People v. Silva

In People v. Silva (2001) 25 Cal.4th 345, the defendant was being retried for the penalty phase of his capital murder case; the first penalty phase had resulted in a hung jury with seven voting in favor of death and five voting for a sentence of life imprisonment without parole. Twice during jury selection for the retrial, the prosecutor commented that the first penalty trial had hung up on racial grounds.
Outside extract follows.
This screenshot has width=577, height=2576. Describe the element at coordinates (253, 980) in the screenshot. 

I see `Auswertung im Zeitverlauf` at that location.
The defense made its first Wheeler motion to dismiss the panel after the prosecutor had exercised peremptory challenges against three prospective jurors with Hispanic ancestry or surnames. The court found a prima facie case and asked the prosecutor to explain the reasons for the challenges. The court allowed the prosecutor to explain his reasons in an ex parte hearing out of the presence of defendant and defense counsel. The Supreme Court found this was error but the effect of the error was partially alleviated when the transcripts were unsealed and the defense was allowed to bring a new trial motion based on the contents of the transcripts. (People v. Silva, supra, 25 Cal.4th at pp. 384-385.)In People v. Silva (2001) the California Supreme Court's most recent analysis of the propriety of a ruling on a Wheeler/Batson motion, the court pointed out that, "although we generally 'accord great deference to the trial court's ruling that a particular race neutral reason is genuine,' we do so only when the trial court has made a sincere and reasoned attempt to evaluate each stated reason as applied to each challenged juror. When the prosecutor's stated reasons are both inherently plausible and supported by the record, the trial court need not question the prosecutor or make detailed findings. But when the prosecutor's stated reasons are either unsupported by the record, inherently implausible, or both, more is required of the trial court than a global finding that the reasons appear sufficient." ( Id. at pp. 385-386.) Because it found that the trial judge had not made a sincere and reasoned attempt to evaluate the prosecutor's explanation for challenging a single juror, and that the explanation was not supported by the record, the unanimous Silva court reversed a death sentence.